Ford and her attorney had asked for several conditions to be met, citing her safety and the fairness of the hearing. Ford asked that Kavanaugh not be in the room while she was there, and that only one camera be in the room. She asked for senators to receive equal time to ask questions, and that they ask their questions personally.
On Friday, the committee said no rule bound senators to ask questions in a hearing, and they declined to meet her request.
“We reserve the option to have female staff attorneys, who are sensitive to the particulars of Dr. Ford’s allegations and are experienced investigators, question both witnesses,” a committee letter said. “We believe this will allow for informed questioning, will generate the most insightful testimony, and will help de-politicize the hearing.”

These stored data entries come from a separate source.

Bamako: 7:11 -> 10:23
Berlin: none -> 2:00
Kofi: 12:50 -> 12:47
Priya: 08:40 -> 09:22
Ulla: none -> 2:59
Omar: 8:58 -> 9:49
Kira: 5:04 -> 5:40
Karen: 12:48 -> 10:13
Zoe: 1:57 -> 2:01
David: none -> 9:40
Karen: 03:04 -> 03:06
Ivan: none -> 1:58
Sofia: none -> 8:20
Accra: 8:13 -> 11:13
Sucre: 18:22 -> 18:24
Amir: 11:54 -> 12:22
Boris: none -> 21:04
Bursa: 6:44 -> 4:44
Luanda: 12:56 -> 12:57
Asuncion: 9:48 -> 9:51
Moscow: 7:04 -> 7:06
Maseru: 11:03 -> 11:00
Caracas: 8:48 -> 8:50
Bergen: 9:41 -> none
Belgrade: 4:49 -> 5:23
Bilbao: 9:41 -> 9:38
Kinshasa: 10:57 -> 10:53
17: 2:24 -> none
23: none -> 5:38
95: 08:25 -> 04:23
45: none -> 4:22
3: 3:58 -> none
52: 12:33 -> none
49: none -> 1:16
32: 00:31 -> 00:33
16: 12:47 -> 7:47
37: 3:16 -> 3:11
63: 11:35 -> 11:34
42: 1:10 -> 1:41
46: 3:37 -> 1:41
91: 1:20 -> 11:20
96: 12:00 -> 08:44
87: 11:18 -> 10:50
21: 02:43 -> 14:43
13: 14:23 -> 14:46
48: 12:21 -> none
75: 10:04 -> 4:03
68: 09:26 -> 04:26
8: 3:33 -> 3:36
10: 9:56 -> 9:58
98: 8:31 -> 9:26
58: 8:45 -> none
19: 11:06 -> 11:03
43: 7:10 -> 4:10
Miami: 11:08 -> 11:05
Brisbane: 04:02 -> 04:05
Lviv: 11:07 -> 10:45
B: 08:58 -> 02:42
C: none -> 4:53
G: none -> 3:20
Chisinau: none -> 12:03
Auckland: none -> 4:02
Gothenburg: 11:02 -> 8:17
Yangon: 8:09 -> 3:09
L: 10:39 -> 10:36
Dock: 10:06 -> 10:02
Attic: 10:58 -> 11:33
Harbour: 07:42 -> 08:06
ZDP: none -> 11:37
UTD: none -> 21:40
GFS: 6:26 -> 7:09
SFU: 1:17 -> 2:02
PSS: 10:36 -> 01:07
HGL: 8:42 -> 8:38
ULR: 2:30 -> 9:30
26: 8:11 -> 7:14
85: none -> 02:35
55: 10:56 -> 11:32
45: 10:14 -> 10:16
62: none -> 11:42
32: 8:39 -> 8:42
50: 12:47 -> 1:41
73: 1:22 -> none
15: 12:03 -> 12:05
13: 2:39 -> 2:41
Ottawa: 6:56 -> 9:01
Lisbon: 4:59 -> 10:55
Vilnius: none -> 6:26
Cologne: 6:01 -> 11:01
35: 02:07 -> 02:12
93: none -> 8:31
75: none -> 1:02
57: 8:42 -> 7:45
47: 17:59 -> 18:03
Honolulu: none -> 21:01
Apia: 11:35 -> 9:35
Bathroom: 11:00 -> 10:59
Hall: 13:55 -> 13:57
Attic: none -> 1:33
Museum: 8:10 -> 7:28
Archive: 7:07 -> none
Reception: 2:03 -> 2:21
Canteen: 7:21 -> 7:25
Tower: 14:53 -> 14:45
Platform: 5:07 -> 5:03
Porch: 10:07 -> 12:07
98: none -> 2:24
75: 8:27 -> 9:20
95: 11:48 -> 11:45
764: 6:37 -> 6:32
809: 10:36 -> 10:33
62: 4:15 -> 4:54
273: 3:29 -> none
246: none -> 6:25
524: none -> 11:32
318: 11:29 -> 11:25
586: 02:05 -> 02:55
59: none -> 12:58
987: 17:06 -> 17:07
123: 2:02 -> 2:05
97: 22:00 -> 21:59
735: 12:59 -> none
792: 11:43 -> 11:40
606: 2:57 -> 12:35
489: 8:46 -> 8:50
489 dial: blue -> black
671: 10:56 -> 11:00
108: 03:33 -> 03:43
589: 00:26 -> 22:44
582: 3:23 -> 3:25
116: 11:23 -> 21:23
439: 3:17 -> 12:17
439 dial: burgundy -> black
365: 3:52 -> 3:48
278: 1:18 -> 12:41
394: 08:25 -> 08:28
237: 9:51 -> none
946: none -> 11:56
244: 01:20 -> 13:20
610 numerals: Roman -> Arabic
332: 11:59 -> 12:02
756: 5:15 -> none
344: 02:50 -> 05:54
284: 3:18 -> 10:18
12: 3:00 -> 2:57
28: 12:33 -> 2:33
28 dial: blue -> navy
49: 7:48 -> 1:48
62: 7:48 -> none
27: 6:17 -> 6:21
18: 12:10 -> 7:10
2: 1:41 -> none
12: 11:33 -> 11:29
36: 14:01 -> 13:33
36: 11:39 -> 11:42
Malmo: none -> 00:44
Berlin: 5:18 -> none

Ford has also asked the committee to subpoena Mark Judge, a friend of Kavanaugh's who was in the room at the time of the alleged attack. Judge has said the incident never took place, and he has declined to testify.
Senators said they wouldn't take that kind of direction from Ford.
“The Committee is unable to accommodate this demand. The Committee does not take subpoena requests from witnesses as a condition of their testimony,” the letter said.
Ford also asked that Kavanaugh testify first, allowing her to speak second.
That would also not be possible, the committee responded.
“Accommodating this demand would be an affront to fundamental notions of due process,” their letter said. “In the United States, an individual accused of a crime is entitled to a presumption of innocence. And, further, the accused has the right to respond to allegations that are made about him.”